Find a parabola of the form given below that has slope m1 at x1, slope m2 at x2, and passes through the point P.

y=ax^2 + bx + c
m1 = 8, x1 = 11
m2 = 7, x2 = 9
P = (5,7)

y = ?

I don't know where to begin. I can't find anywhere in my textbook that teaches how to solve this type of problem.

3 answers

The slope of the parabola equals to the derivative of y:
y'(x)= dy/dx = d(ax^2 + bx + c)/dx
=2ax+b

Knowing that the slope at x1=11 is 8, we get
y'(11)=8
2a(11)+b=8 .....(1)
Similarly,
y'(9)=7
2a(9)+b=7.......(2)
From (1) and (2), solve for a and b.

c can be found by substituting the coordinates of x and y in P(5,7), i.e.
y(5)=7, or
a(5)²+b(5)+c = 7 ....(3)

Finally, from the values of a,b and c calculated above, substitute into the equations (1), (2) and (3) to make sure that all conditions are satisfied. If not, review the calculations.
Aha!
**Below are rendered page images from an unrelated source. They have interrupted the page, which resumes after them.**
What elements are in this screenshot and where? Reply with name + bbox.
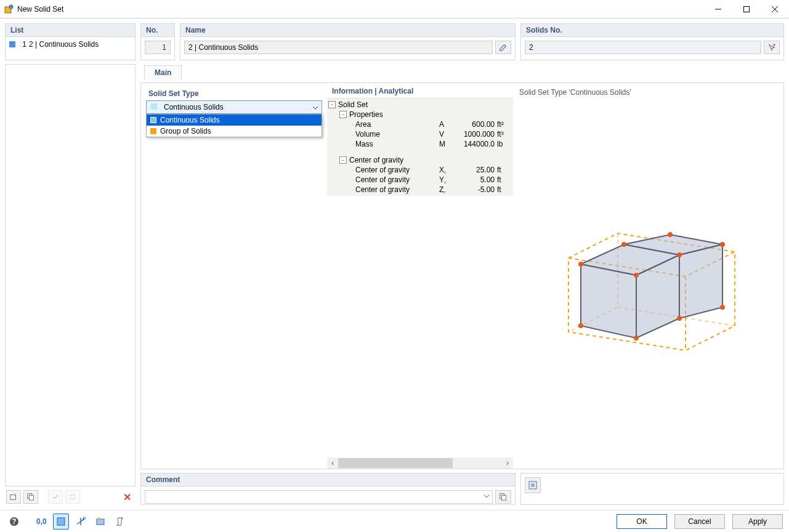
solidsno-header: Solids No.	[521, 24, 783, 37]
script-button[interactable]	[112, 514, 128, 530]
svg-point-1	[9, 5, 13, 9]
svg-point-20	[668, 232, 673, 237]
comment-field[interactable]	[145, 490, 493, 504]
svg-point-18	[578, 262, 583, 267]
collapse-icon[interactable]: −	[339, 111, 347, 118]
svg-rect-29	[501, 495, 506, 500]
preview-caption: Solid Set Type 'Continuous Solids'	[518, 88, 779, 102]
svg-point-26	[677, 316, 682, 321]
prop-name: Mass	[355, 140, 439, 148]
solid-set-type-combo[interactable]: Continuous Solids Continuous Solids Grou…	[146, 100, 322, 114]
cog-name: Center of gravity	[355, 175, 439, 184]
solid-set-type-dropdown: Continuous Solids Group of Solids	[146, 114, 322, 137]
axis-button[interactable]: A	[73, 514, 89, 530]
scroll-left-icon[interactable]: ‹	[327, 457, 338, 469]
comment-panel: Comment	[140, 473, 516, 505]
information-header: Information | Analytical	[327, 83, 513, 98]
comment-header: Comment	[141, 474, 515, 486]
list-panel	[5, 64, 136, 486]
chevron-down-icon	[484, 493, 490, 501]
list-body[interactable]	[6, 65, 135, 486]
svg-rect-39	[97, 519, 104, 525]
cancel-button[interactable]: Cancel	[674, 514, 725, 529]
option-label: Group of Solids	[160, 127, 211, 135]
solidsno-field[interactable]: 2	[525, 41, 761, 54]
maximize-button[interactable]	[732, 0, 761, 18]
app-icon	[4, 4, 14, 14]
cog-val: 25.00	[456, 166, 497, 174]
scrollbar-thumb[interactable]	[338, 458, 453, 468]
preview-settings-button[interactable]	[525, 477, 541, 493]
no-header: No.	[141, 24, 174, 37]
new-item-button[interactable]	[6, 490, 21, 504]
collapse-icon[interactable]: −	[339, 156, 347, 164]
prop-unit: ft²	[497, 120, 513, 129]
name-header: Name	[180, 24, 515, 37]
prop-val: 1000.000	[456, 130, 497, 139]
svg-text:A: A	[82, 517, 86, 523]
list-toolbar: ✕	[5, 489, 136, 505]
pick-solids-button[interactable]	[764, 41, 780, 54]
minimize-button[interactable]	[704, 0, 732, 18]
titlebar: New Solid Set	[0, 0, 789, 18]
prop-unit: ft³	[497, 130, 513, 139]
chevron-down-icon	[312, 104, 318, 113]
help-button[interactable]: ?	[6, 514, 22, 530]
dropdown-option-continuous[interactable]: Continuous Solids	[147, 115, 322, 126]
tree-properties: Properties	[349, 110, 513, 119]
solid-set-type-section: Solid Set Type Continuous Solids Continu…	[141, 83, 327, 469]
view-mode-button[interactable]	[53, 514, 69, 530]
ok-button[interactable]: OK	[617, 514, 667, 529]
units-button[interactable]: 0,00	[33, 514, 49, 530]
option-swatch-icon	[150, 117, 156, 123]
svg-point-21	[677, 252, 682, 257]
prop-row: ·VolumeV1000.000ft³	[327, 129, 513, 139]
comment-library-button[interactable]	[495, 490, 511, 504]
solidsno-panel: Solids No. 2	[520, 23, 784, 60]
render-button[interactable]	[92, 514, 108, 530]
cog-name: Center of gravity	[355, 166, 439, 174]
scroll-right-icon[interactable]: ›	[502, 457, 513, 469]
tab-main[interactable]: Main	[144, 65, 182, 79]
no-value: 1	[162, 43, 166, 52]
svg-point-19	[621, 242, 626, 247]
cog-sym: X꜀	[439, 166, 456, 174]
collapse-icon[interactable]: −	[328, 101, 336, 108]
svg-point-25	[634, 336, 639, 341]
option-swatch-icon	[150, 128, 156, 134]
cog-unit: ft	[497, 166, 513, 174]
name-value: 2 | Continuous Solids	[188, 43, 258, 52]
name-field[interactable]: 2 | Continuous Solids	[184, 41, 493, 54]
svg-point-27	[720, 305, 725, 310]
copy-item-button[interactable]	[23, 490, 38, 504]
preview-canvas[interactable]	[518, 102, 779, 464]
no-field[interactable]: 1	[145, 41, 171, 54]
list-header: List	[6, 24, 135, 37]
svg-rect-31	[531, 483, 535, 487]
horizontal-scrollbar[interactable]: ‹ ›	[327, 457, 513, 469]
apply-button[interactable]: Apply	[732, 514, 783, 529]
svg-point-22	[720, 242, 725, 247]
window-title: New Solid Set	[17, 5, 704, 14]
exclude-button	[65, 490, 80, 504]
close-button[interactable]	[761, 0, 789, 18]
delete-item-button[interactable]: ✕	[119, 490, 134, 504]
option-label: Continuous Solids	[160, 116, 220, 124]
dropdown-option-group[interactable]: Group of Solids	[147, 126, 322, 137]
svg-rect-3	[744, 6, 750, 12]
name-panel: Name 2 | Continuous Solids	[180, 23, 516, 60]
solid-preview-icon	[550, 203, 747, 363]
edit-name-button[interactable]	[495, 41, 511, 54]
tree-root: Solid Set	[338, 100, 513, 109]
cog-val: -5.00	[456, 185, 497, 194]
cog-row: ·Center of gravityZ꜀-5.00ft	[327, 185, 513, 195]
list-item[interactable]: 1 2 | Continuous Solids	[7, 39, 134, 49]
include-button	[48, 490, 63, 504]
svg-rect-10	[29, 495, 33, 500]
svg-marker-15	[679, 244, 722, 318]
list-item-label: 2 | Continuous Solids	[29, 40, 99, 49]
no-panel: No. 1	[140, 23, 175, 60]
svg-text:0,00: 0,00	[36, 517, 47, 526]
combo-swatch-icon	[151, 103, 157, 110]
list-panel-header-area: List 1 2 | Continuous Solids	[5, 23, 136, 60]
Thank you.
Remember that the slope at a given point is equal to the first derivative at that point.

so if y = ax^2 + bx + c
dy/dx = 2ax + b

when x = 11, dy/dx = 8 ---> 22a + b = 8
when x = 9 , dy/dx = 7 ----> 18a + b = 7

subtract them ---> 4a = 1
a = 1/4
then 18(1/4) + b = 7
b = 5/2

so y = (1/4)x^2 + (5/2)x + c

plug in (5,7)

7 = (1/4)(25) + (5/2)(5) + c
c = -47/5

so finally
y = (1/4)x^2 + (5/2)x - 47/5

check my arithmetic.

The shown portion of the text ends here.